DATA TO PROCESS:
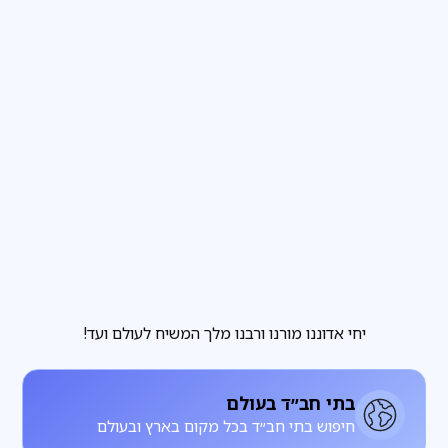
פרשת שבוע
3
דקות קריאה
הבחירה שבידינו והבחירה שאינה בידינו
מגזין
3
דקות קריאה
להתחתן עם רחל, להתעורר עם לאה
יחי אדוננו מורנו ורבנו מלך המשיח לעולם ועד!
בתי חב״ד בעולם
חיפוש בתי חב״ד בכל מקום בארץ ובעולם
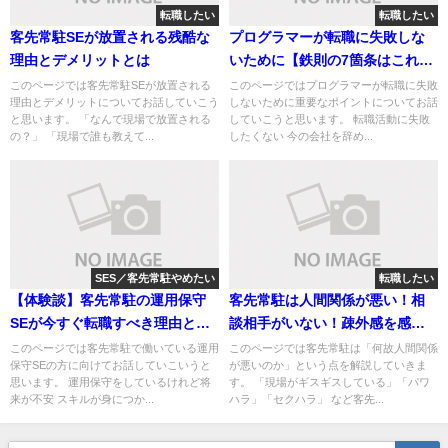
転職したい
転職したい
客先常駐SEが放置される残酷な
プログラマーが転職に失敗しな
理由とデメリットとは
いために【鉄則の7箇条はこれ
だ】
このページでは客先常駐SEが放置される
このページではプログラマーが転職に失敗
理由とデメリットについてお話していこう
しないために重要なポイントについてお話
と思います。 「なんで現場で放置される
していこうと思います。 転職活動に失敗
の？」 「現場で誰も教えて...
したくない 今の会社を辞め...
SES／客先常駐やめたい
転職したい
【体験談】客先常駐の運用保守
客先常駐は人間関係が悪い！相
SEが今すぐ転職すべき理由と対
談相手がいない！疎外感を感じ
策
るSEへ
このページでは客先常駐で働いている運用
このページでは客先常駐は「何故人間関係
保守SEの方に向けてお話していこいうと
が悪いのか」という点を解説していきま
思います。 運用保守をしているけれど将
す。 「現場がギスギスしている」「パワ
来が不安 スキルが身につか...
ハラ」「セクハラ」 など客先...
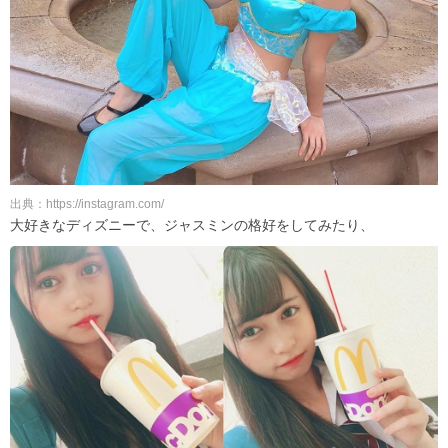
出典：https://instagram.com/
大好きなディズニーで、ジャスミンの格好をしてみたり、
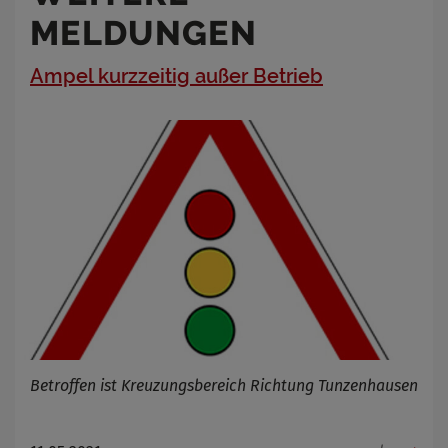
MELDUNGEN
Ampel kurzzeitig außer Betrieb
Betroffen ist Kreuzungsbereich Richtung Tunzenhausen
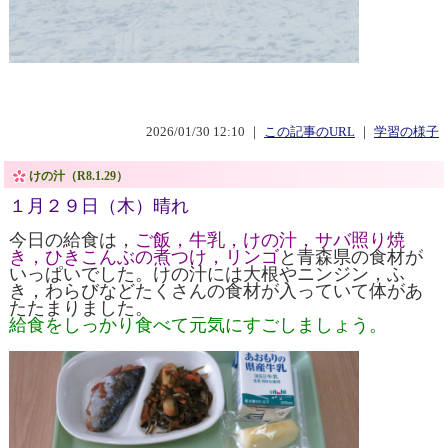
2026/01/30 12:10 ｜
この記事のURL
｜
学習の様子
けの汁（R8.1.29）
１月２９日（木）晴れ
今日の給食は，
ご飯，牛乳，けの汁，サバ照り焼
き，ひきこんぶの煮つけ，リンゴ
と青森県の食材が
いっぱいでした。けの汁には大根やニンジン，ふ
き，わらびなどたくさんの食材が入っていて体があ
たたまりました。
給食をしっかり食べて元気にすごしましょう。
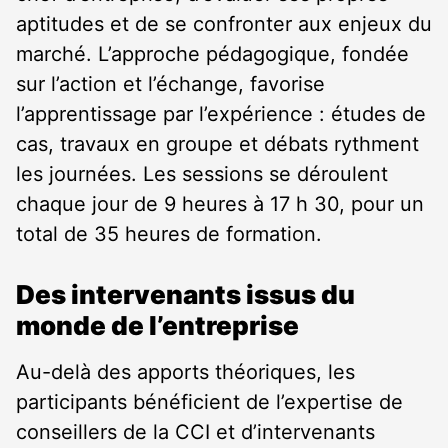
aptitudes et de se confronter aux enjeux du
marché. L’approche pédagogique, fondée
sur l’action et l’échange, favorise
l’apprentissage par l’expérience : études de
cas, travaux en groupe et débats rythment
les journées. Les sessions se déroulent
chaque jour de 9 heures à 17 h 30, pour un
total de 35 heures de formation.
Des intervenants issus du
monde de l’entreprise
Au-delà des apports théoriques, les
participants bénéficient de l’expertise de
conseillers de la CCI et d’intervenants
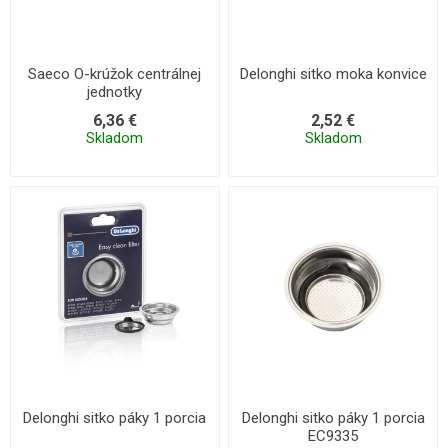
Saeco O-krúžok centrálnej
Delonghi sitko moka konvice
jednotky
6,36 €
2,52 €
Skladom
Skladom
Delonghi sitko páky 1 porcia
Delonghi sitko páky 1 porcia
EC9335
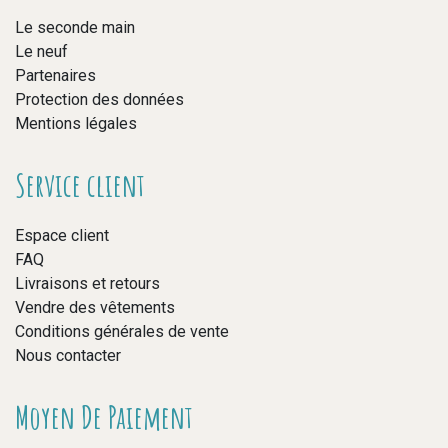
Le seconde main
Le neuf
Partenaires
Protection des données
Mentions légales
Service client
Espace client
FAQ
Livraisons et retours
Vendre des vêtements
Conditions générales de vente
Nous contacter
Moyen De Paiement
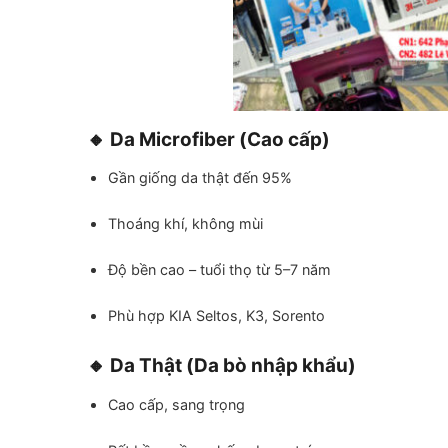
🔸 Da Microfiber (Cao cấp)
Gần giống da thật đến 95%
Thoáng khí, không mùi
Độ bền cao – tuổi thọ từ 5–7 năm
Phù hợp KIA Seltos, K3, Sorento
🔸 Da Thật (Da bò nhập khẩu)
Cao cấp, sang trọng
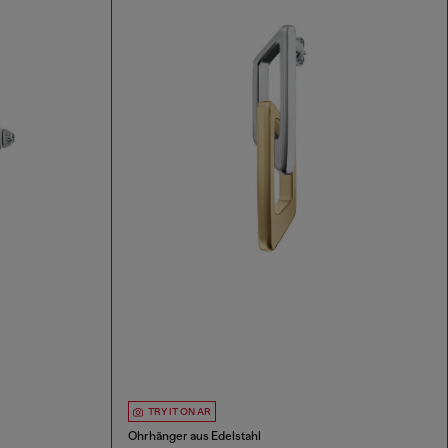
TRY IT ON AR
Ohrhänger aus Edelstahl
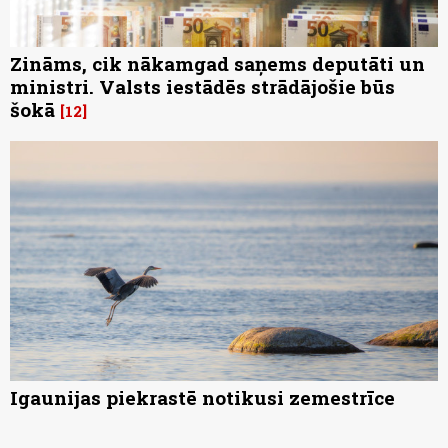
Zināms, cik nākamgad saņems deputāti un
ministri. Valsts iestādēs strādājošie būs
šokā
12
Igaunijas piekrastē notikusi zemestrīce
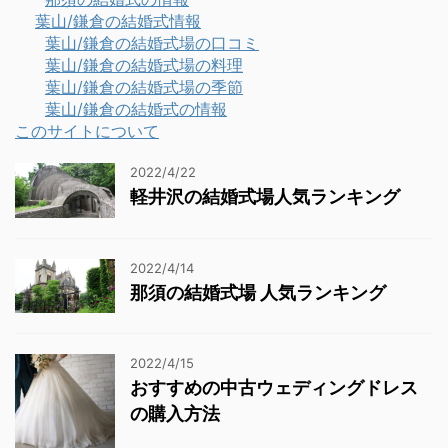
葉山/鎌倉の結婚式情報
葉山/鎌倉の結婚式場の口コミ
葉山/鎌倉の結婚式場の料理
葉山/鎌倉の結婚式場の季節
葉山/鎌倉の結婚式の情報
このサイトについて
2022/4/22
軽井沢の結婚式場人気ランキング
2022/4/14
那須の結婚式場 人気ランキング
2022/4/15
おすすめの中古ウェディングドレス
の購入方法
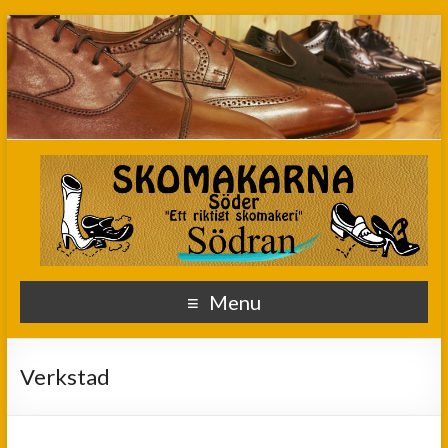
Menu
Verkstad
==
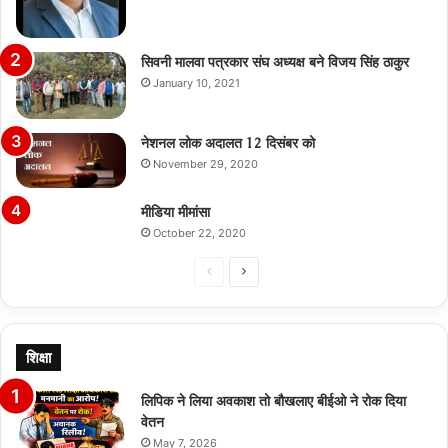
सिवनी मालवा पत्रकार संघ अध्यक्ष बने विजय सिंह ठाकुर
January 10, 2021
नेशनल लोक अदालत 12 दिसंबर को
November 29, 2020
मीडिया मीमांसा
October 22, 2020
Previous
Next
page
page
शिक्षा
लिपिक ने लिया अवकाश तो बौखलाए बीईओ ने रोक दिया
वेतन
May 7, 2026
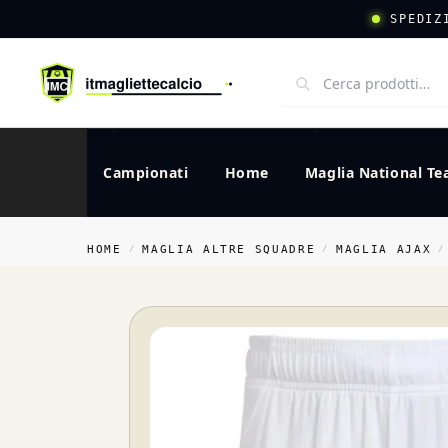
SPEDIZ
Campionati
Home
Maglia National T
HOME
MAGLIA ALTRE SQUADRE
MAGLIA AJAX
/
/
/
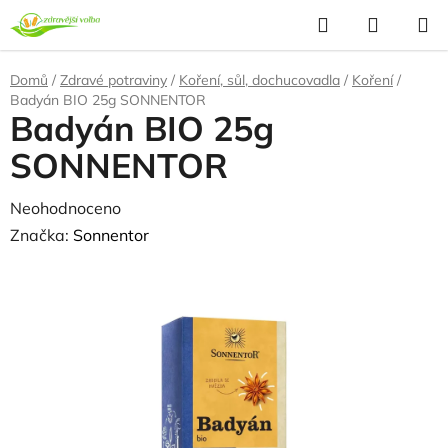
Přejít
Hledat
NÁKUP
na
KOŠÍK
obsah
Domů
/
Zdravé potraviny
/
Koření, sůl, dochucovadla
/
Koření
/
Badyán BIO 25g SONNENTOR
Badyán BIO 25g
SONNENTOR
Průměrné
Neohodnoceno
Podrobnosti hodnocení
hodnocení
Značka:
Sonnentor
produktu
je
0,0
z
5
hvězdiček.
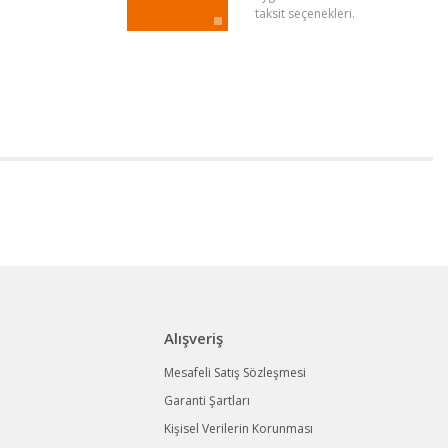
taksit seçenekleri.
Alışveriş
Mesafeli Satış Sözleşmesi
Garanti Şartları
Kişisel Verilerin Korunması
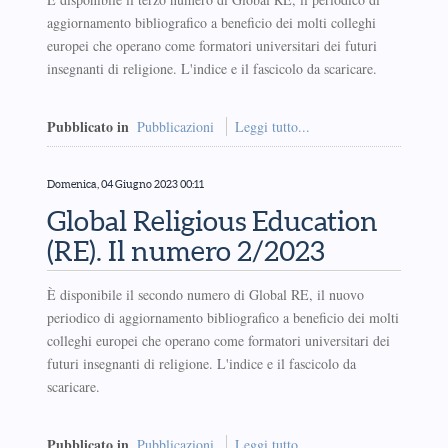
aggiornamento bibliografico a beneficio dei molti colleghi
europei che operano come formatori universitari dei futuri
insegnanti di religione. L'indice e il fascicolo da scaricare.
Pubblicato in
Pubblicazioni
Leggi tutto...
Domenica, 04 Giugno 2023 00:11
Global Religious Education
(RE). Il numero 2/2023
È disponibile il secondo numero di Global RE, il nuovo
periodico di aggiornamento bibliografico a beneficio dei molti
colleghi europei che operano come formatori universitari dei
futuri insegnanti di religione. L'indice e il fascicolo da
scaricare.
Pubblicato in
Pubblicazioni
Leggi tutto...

WHAT IS BEING ASKED:
Only one stretch of the entries above is needed: the lines from the one containing "2026/01/30 12:10 ｜" through the one containing "total de 35 heures de formation.". Copy it exactly, without the pictures.

ANSWER BOX:
2026/01/30 12:10 ｜
この記事のURL
｜
学習の様子
けの汁（R8.1.29）
１月２９日（木）晴れ
今日の給食は，
ご飯，牛乳，けの汁，サバ照り焼
き，ひきこんぶの煮つけ，リンゴ
と青森県の食材が
いっぱいでした。けの汁には大根やニンジン，ふ
き，わらびなどたくさんの食材が入っていて体があ
たたまりました。
給食をしっかり食べて元気にすごしましょう。
aptitudes et de se confronter aux enjeux du
marché. L’approche pédagogique, fondée
sur l’action et l’échange, favorise
l’apprentissage par l’expérience : études de
cas, travaux en groupe et débats rythment
les journées. Les sessions se déroulent
chaque jour de 9 heures à 17 h 30, pour un
total de 35 heures de formation.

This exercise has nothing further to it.